WORK TASK —
It is required that the lines from the top of the listing through the line with "May 25, 2018 at 12:31" be reproduced exactly, excluding pictures.

-=-=-

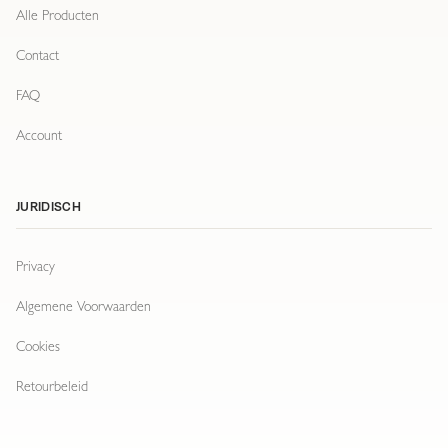
Alle Producten
Contact
FAQ
Account
JURIDISCH
Privacy
Algemene Voorwaarden
Cookies
Retourbeleid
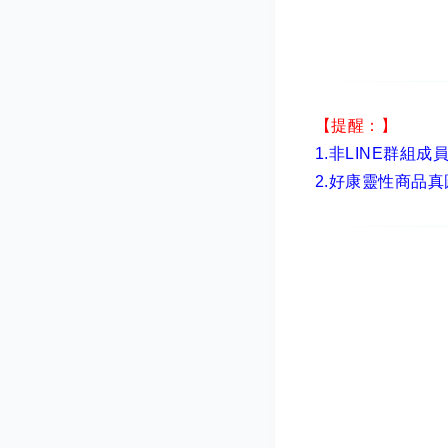
【提醒：】
1.非LINE群組成
2.
好康靈性商品真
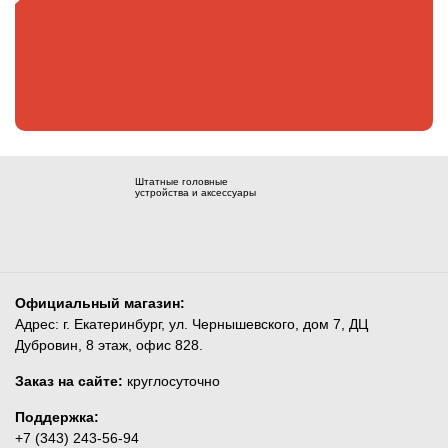
Штатные головные
устройства и аксессуары
Официальный магазин:
Адрес: г. Екатеринбург, ул. Чернышевского, дом 7, ДЦ
Дубровин, 8 этаж, офис 828.
Заказ на сайте:
круглосуточно
Поддержка:
+7 (343) 243-56-94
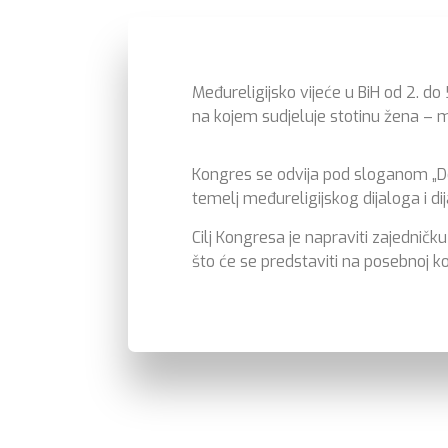
Međureligijsko vijeće u BiH od 2. d
na kojem sudjeluje stotinu žena – mu
Kongres se odvija pod sloganom „Dob
temelj međureligijskog dijaloga i di
Cilj Kongresa je napraviti zajedničk
što će se predstaviti na posebnoj k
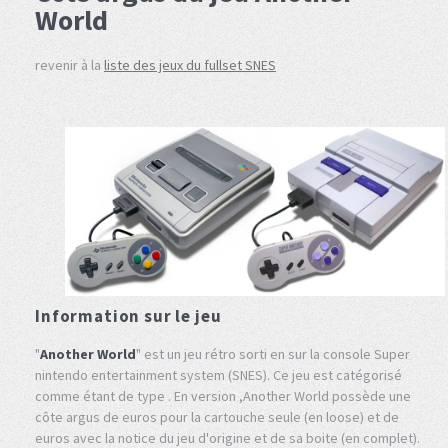
World
revenir à la
liste des jeux du fullset SNES
Information sur le jeu
"
Another World
" est un jeu rétro sorti en sur la console Super
nintendo entertainment system (SNES). Ce jeu est catégorisé
comme étant de type . En version ,Another World possède une
côte argus de euros pour la cartouche seule (en loose) et de
euros avec la notice du jeu d'origine et de sa boite (en complet).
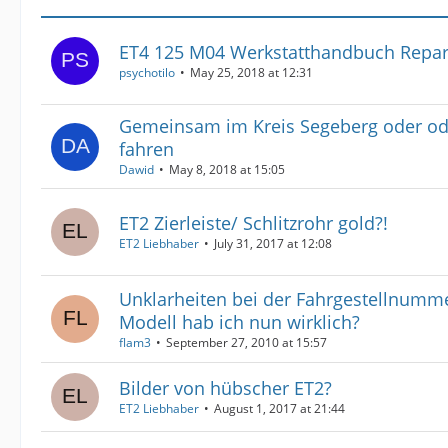
ET4 125 M04 Werkstatthandbuch Repar
psychotilo
May 25, 2018 at 12:31
Gemeinsam im Kreis Segeberg oder od
fahren
Dawid
May 8, 2018 at 15:05
ET2 Zierleiste/ Schlitzrohr gold?!
ET2 Liebhaber
July 31, 2017 at 12:08
Unklarheiten bei der Fahrgestellnumm
Modell hab ich nun wirklich?
flam3
September 27, 2010 at 15:57
Bilder von hübscher ET2?
ET2 Liebhaber
August 1, 2017 at 21:44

-=-=-

REPLY TO THE TASK —
Alle Producten
Contact
FAQ
Account
JURIDISCH
Privacy
Algemene Voorwaarden
Cookies
Retourbeleid
【提醒：】
1.非LINE群組成
2.
好康靈性商品真
Штатные головные
устройства и аксессуары
Официальный магазин:
Адрес: г. Екатеринбург, ул. Чернышевского, дом 7, ДЦ
Дубровин, 8 этаж, офис 828.
Заказ на сайте:
круглосуточно
Поддержка:
+7 (343) 243-56-94
Međureligijsko vijeće u BiH od 2. d
na kojem sudjeluje stotinu žena – mu
Kongres se odvija pod sloganom „Dob
temelj međureligijskog dijaloga i di
Cilj Kongresa je napraviti zajedničk
što će se predstaviti na posebnoj k
World
revenir à la
liste des jeux du fullset SNES
Information sur le jeu
"
Another World
" est un jeu rétro sorti en sur la console Super
nintendo entertainment system (SNES). Ce jeu est catégorisé
comme étant de type . En version ,Another World possède une
côte argus de euros pour la cartouche seule (en loose) et de
euros avec la notice du jeu d'origine et de sa boite (en complet).
ET4 125 M04 Werkstatthandbuch Repar
psychotilo
May 25, 2018 at 12:31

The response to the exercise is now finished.